DATA FOR THE TASK »
________________________
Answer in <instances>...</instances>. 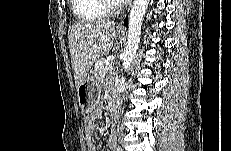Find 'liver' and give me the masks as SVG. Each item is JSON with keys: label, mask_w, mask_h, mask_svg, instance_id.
I'll use <instances>...</instances> for the list:
<instances>
[{"label": "liver", "mask_w": 231, "mask_h": 151, "mask_svg": "<svg viewBox=\"0 0 231 151\" xmlns=\"http://www.w3.org/2000/svg\"><path fill=\"white\" fill-rule=\"evenodd\" d=\"M114 38V24L110 21H83L69 28V49L76 89L87 77L94 62L110 51Z\"/></svg>", "instance_id": "1"}]
</instances>
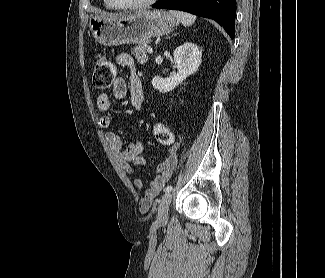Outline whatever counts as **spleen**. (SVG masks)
I'll return each instance as SVG.
<instances>
[{
	"mask_svg": "<svg viewBox=\"0 0 325 278\" xmlns=\"http://www.w3.org/2000/svg\"><path fill=\"white\" fill-rule=\"evenodd\" d=\"M169 13L176 17L177 20L181 22L185 27L191 26L196 20V16L190 13L174 10L169 11Z\"/></svg>",
	"mask_w": 325,
	"mask_h": 278,
	"instance_id": "3e777b00",
	"label": "spleen"
}]
</instances>
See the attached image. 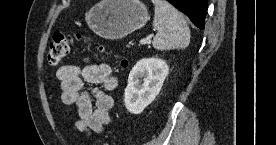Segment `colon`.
Listing matches in <instances>:
<instances>
[{"label":"colon","mask_w":276,"mask_h":145,"mask_svg":"<svg viewBox=\"0 0 276 145\" xmlns=\"http://www.w3.org/2000/svg\"><path fill=\"white\" fill-rule=\"evenodd\" d=\"M82 40L87 41L80 34L65 35L61 32H55L50 42L49 50L47 54L48 64L50 66L58 65L63 60V58L68 54L73 43L76 41H82ZM100 51H103L102 47H100ZM120 65L123 68H126L128 66V61L126 59H122L120 61Z\"/></svg>","instance_id":"colon-1"}]
</instances>
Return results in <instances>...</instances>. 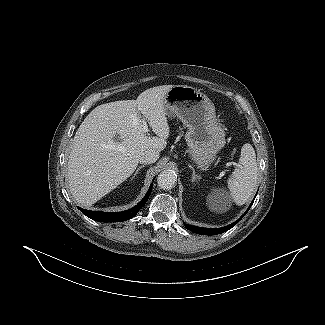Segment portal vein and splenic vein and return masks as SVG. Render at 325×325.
Masks as SVG:
<instances>
[{
	"label": "portal vein and splenic vein",
	"mask_w": 325,
	"mask_h": 325,
	"mask_svg": "<svg viewBox=\"0 0 325 325\" xmlns=\"http://www.w3.org/2000/svg\"><path fill=\"white\" fill-rule=\"evenodd\" d=\"M142 122H143V124H142V130H143V132L145 134H148L149 129H148L147 122L145 121V119Z\"/></svg>",
	"instance_id": "1"
}]
</instances>
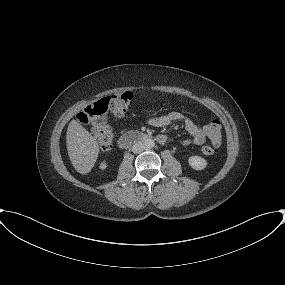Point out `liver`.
<instances>
[{
    "label": "liver",
    "mask_w": 285,
    "mask_h": 285,
    "mask_svg": "<svg viewBox=\"0 0 285 285\" xmlns=\"http://www.w3.org/2000/svg\"><path fill=\"white\" fill-rule=\"evenodd\" d=\"M68 156L75 170L87 174L93 168L99 154L95 138L76 120H71L66 135Z\"/></svg>",
    "instance_id": "1"
}]
</instances>
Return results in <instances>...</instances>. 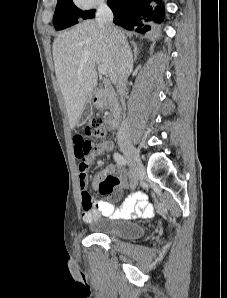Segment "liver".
Returning <instances> with one entry per match:
<instances>
[{
	"label": "liver",
	"instance_id": "liver-1",
	"mask_svg": "<svg viewBox=\"0 0 227 298\" xmlns=\"http://www.w3.org/2000/svg\"><path fill=\"white\" fill-rule=\"evenodd\" d=\"M52 52L56 78L73 129L97 85L96 65L106 66L110 80L117 83L113 41L96 21L86 20L57 35Z\"/></svg>",
	"mask_w": 227,
	"mask_h": 298
}]
</instances>
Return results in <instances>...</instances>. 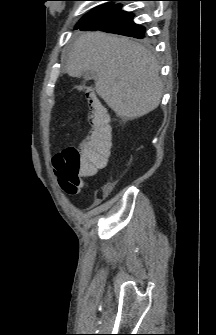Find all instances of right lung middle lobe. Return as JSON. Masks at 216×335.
<instances>
[{
    "mask_svg": "<svg viewBox=\"0 0 216 335\" xmlns=\"http://www.w3.org/2000/svg\"><path fill=\"white\" fill-rule=\"evenodd\" d=\"M105 1H111L108 2L106 4L100 5L96 8H94L92 11H90L89 13H87L77 24L76 28L81 27L82 25L88 23L90 20H92L93 18L97 17L98 15L102 14L103 12H105L106 10H108L109 8H111L114 3L112 1H119V0H105Z\"/></svg>",
    "mask_w": 216,
    "mask_h": 335,
    "instance_id": "right-lung-middle-lobe-1",
    "label": "right lung middle lobe"
}]
</instances>
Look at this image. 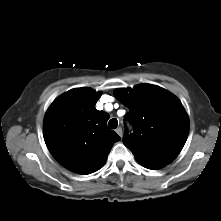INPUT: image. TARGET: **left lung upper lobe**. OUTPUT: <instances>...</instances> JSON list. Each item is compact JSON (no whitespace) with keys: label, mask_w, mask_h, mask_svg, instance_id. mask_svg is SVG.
Segmentation results:
<instances>
[{"label":"left lung upper lobe","mask_w":221,"mask_h":221,"mask_svg":"<svg viewBox=\"0 0 221 221\" xmlns=\"http://www.w3.org/2000/svg\"><path fill=\"white\" fill-rule=\"evenodd\" d=\"M115 97L129 113L133 127L123 143L142 163H170L183 148L188 132V115L180 100L169 91L151 84L115 90Z\"/></svg>","instance_id":"1"}]
</instances>
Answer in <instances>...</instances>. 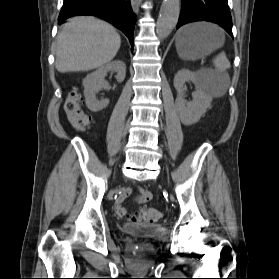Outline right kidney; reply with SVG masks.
Returning a JSON list of instances; mask_svg holds the SVG:
<instances>
[{
	"instance_id": "right-kidney-1",
	"label": "right kidney",
	"mask_w": 279,
	"mask_h": 279,
	"mask_svg": "<svg viewBox=\"0 0 279 279\" xmlns=\"http://www.w3.org/2000/svg\"><path fill=\"white\" fill-rule=\"evenodd\" d=\"M108 72H117L116 79L118 82H122L126 76V65L123 61L115 60L106 65L100 67L96 71L88 74L83 80L84 96L88 109L92 112H98L103 110L109 104L108 99L98 100L96 93L104 88L108 89L109 86L105 82L104 78Z\"/></svg>"
}]
</instances>
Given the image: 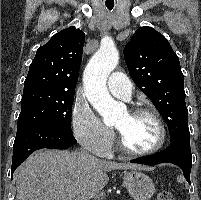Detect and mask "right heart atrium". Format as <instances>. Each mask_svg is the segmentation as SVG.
<instances>
[{
    "label": "right heart atrium",
    "instance_id": "obj_1",
    "mask_svg": "<svg viewBox=\"0 0 201 200\" xmlns=\"http://www.w3.org/2000/svg\"><path fill=\"white\" fill-rule=\"evenodd\" d=\"M72 127L77 141L86 150L98 156H107L114 141V133L86 103L75 105Z\"/></svg>",
    "mask_w": 201,
    "mask_h": 200
}]
</instances>
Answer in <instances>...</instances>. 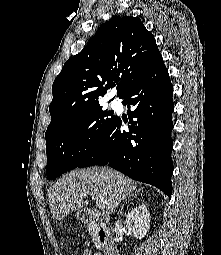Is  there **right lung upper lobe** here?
Masks as SVG:
<instances>
[{"mask_svg": "<svg viewBox=\"0 0 221 255\" xmlns=\"http://www.w3.org/2000/svg\"><path fill=\"white\" fill-rule=\"evenodd\" d=\"M160 57L154 36L139 18L113 16L79 54L64 64L55 79L46 132L72 114L99 103L113 81L118 83L117 96L121 98Z\"/></svg>", "mask_w": 221, "mask_h": 255, "instance_id": "1", "label": "right lung upper lobe"}]
</instances>
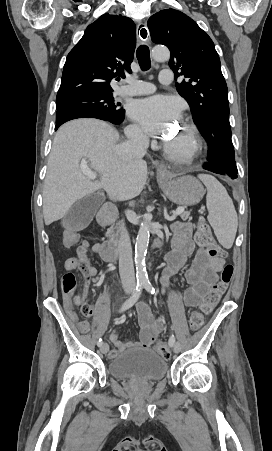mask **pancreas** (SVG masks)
Segmentation results:
<instances>
[{
	"label": "pancreas",
	"instance_id": "cf45deb5",
	"mask_svg": "<svg viewBox=\"0 0 272 451\" xmlns=\"http://www.w3.org/2000/svg\"><path fill=\"white\" fill-rule=\"evenodd\" d=\"M189 216H190V212H182V214H180V218H182V220H188ZM119 233H120V229L118 226H111V227H109L106 235H107V237H111V239H112V241H114V243H118Z\"/></svg>",
	"mask_w": 272,
	"mask_h": 451
}]
</instances>
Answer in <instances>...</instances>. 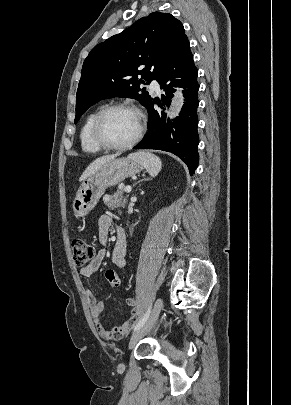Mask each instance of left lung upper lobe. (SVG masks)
<instances>
[{
	"label": "left lung upper lobe",
	"mask_w": 291,
	"mask_h": 405,
	"mask_svg": "<svg viewBox=\"0 0 291 405\" xmlns=\"http://www.w3.org/2000/svg\"><path fill=\"white\" fill-rule=\"evenodd\" d=\"M186 37L179 20L169 13L153 12L96 45L82 67L75 123L102 99L129 97L147 107L152 98L140 84L157 78Z\"/></svg>",
	"instance_id": "obj_1"
}]
</instances>
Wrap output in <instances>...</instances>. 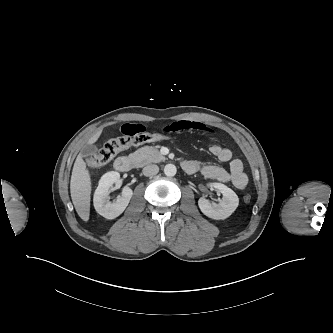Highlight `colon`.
<instances>
[{
  "mask_svg": "<svg viewBox=\"0 0 333 333\" xmlns=\"http://www.w3.org/2000/svg\"><path fill=\"white\" fill-rule=\"evenodd\" d=\"M172 137L162 133H141L135 136H121L107 141L97 152L90 155L87 163L92 168H98L111 161L119 152L132 146H139L151 142H171ZM244 201L249 203L251 195L246 194Z\"/></svg>",
  "mask_w": 333,
  "mask_h": 333,
  "instance_id": "5ec220e1",
  "label": "colon"
}]
</instances>
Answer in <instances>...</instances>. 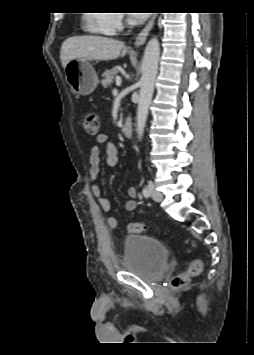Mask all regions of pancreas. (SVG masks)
Segmentation results:
<instances>
[{"mask_svg": "<svg viewBox=\"0 0 254 355\" xmlns=\"http://www.w3.org/2000/svg\"><path fill=\"white\" fill-rule=\"evenodd\" d=\"M117 73H118L117 68L106 70L102 75L104 78L102 80L103 87L110 86L113 83L114 77L117 75Z\"/></svg>", "mask_w": 254, "mask_h": 355, "instance_id": "cf45deb5", "label": "pancreas"}]
</instances>
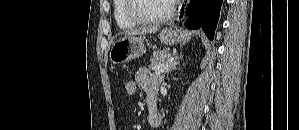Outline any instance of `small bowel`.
I'll list each match as a JSON object with an SVG mask.
<instances>
[{
  "instance_id": "1",
  "label": "small bowel",
  "mask_w": 299,
  "mask_h": 130,
  "mask_svg": "<svg viewBox=\"0 0 299 130\" xmlns=\"http://www.w3.org/2000/svg\"><path fill=\"white\" fill-rule=\"evenodd\" d=\"M136 81L138 83V87L146 92V95L155 93L156 94V84H157V77L153 75L149 69L147 68H140L135 74ZM148 123L153 128L159 127L161 123V117L159 114L151 115L149 113L147 117Z\"/></svg>"
}]
</instances>
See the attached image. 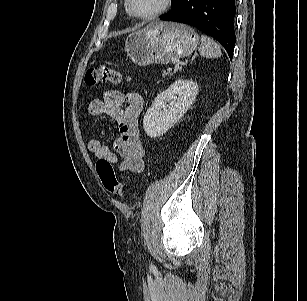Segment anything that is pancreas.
<instances>
[{
	"mask_svg": "<svg viewBox=\"0 0 307 301\" xmlns=\"http://www.w3.org/2000/svg\"><path fill=\"white\" fill-rule=\"evenodd\" d=\"M162 75H163V77H166L167 75H171V74H170V70H168V71H163V74H162Z\"/></svg>",
	"mask_w": 307,
	"mask_h": 301,
	"instance_id": "cf45deb5",
	"label": "pancreas"
}]
</instances>
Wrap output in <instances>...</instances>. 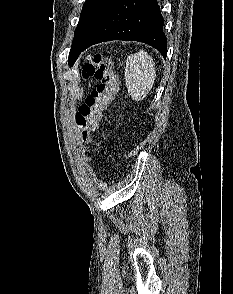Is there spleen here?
<instances>
[{
    "label": "spleen",
    "instance_id": "1",
    "mask_svg": "<svg viewBox=\"0 0 233 294\" xmlns=\"http://www.w3.org/2000/svg\"><path fill=\"white\" fill-rule=\"evenodd\" d=\"M155 79V64L146 51L141 50L127 57L125 81L128 92L135 102L138 103L147 96Z\"/></svg>",
    "mask_w": 233,
    "mask_h": 294
}]
</instances>
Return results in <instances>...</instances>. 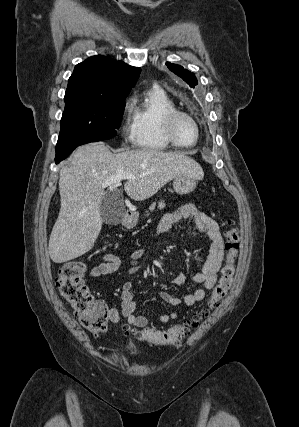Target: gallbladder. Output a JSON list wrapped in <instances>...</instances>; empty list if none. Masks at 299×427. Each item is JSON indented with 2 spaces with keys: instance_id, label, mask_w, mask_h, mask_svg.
Here are the masks:
<instances>
[{
  "instance_id": "bac80fb5",
  "label": "gallbladder",
  "mask_w": 299,
  "mask_h": 427,
  "mask_svg": "<svg viewBox=\"0 0 299 427\" xmlns=\"http://www.w3.org/2000/svg\"><path fill=\"white\" fill-rule=\"evenodd\" d=\"M126 214L122 193L118 190L108 191L100 203V215L108 225L120 224Z\"/></svg>"
}]
</instances>
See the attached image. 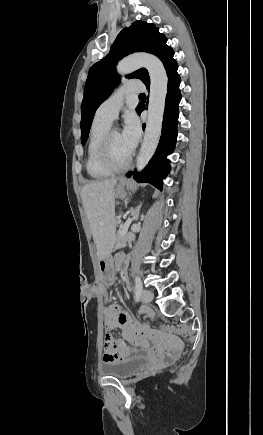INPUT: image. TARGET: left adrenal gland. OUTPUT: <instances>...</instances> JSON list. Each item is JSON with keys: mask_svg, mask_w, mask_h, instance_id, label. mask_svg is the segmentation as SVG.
Returning a JSON list of instances; mask_svg holds the SVG:
<instances>
[{"mask_svg": "<svg viewBox=\"0 0 263 435\" xmlns=\"http://www.w3.org/2000/svg\"><path fill=\"white\" fill-rule=\"evenodd\" d=\"M141 205L142 203L139 206H137L135 209L131 208V215L133 216V221H136L138 219Z\"/></svg>", "mask_w": 263, "mask_h": 435, "instance_id": "left-adrenal-gland-1", "label": "left adrenal gland"}]
</instances>
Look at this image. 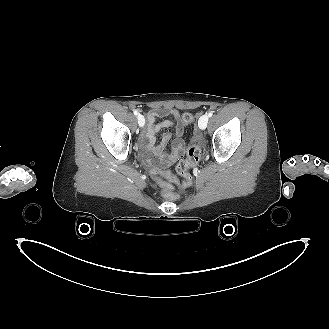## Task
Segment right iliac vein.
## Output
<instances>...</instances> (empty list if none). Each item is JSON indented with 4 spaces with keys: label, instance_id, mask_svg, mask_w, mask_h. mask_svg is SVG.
________________________
ASSIGNMENT »
Starting at the line with "Segment right iliac vein.", copy each line through the end of the data, both ends included, and give nothing else.

RESPONSE BELOW »
Segment right iliac vein.
## Output
<instances>...</instances> (empty list if none). Each item is JSON indented with 4 spaces with keys: label, instance_id, mask_svg, mask_w, mask_h. mask_svg is SVG.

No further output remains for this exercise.